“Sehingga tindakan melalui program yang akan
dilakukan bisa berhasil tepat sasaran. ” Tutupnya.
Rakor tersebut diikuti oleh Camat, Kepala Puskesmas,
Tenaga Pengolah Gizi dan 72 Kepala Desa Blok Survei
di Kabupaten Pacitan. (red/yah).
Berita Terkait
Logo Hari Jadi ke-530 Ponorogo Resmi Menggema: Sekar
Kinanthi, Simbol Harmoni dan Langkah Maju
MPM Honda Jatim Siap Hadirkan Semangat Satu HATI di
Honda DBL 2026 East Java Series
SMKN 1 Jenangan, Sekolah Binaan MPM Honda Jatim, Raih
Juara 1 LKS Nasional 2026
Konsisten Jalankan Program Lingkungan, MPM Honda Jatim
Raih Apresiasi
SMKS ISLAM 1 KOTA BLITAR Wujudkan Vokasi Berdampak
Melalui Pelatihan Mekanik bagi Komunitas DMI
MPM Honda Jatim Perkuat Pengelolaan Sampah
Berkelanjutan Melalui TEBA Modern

————

Look through the material above. Copy each line where the word "Kepala" appears.

▶ **EXERCISE RESULT**:
Rakor tersebut diikuti oleh Camat, Kepala Puskesmas,
Tenaga Pengolah Gizi dan 72 Kepala Desa Blok Survei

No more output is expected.